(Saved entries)
————

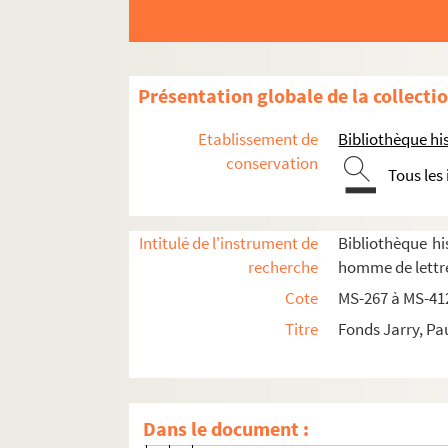
4-MS-327. VIIe arrondissement (fin). 
4-MS-328. VIIIe arrondissement (suite
Notes autographes de Lucien Raulet po
Présentation globale de la collecti
4-MS-331. VIIIe arrondissement (suite
Etablissement de
Bibliothèque his
4-MS-332. VIIIe arrondissement (fin)
conservation
Tous les
4-MS-333. Montmartre (suite)
4-MS-334. Montmartre (suite)
Intitulé de l'instrument de
Bibliothèque his
4-MS-335. IXe et Xe arrondissements
recherche
homme de lettre
4-MS-336. Les Porcherons
Cote
MS-267 à MS-41
4-MS-337. Les Porcherons (suite). XIe,
Titre
Fonds Jarry, Pa
4-MS-338. L'hôtel Thiers, place Saint-G
Fol. 2. Thiers ; l'homme ; sa naissa
Fol. 60. Le premier hôtel : plan et in
Dans le document :
Fol. 84. Les deux hôtels ; perquisitio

————

Work order >>
How many of the lines above include "Thiers"? Only the number should be given.

Solution for this exercise >>
2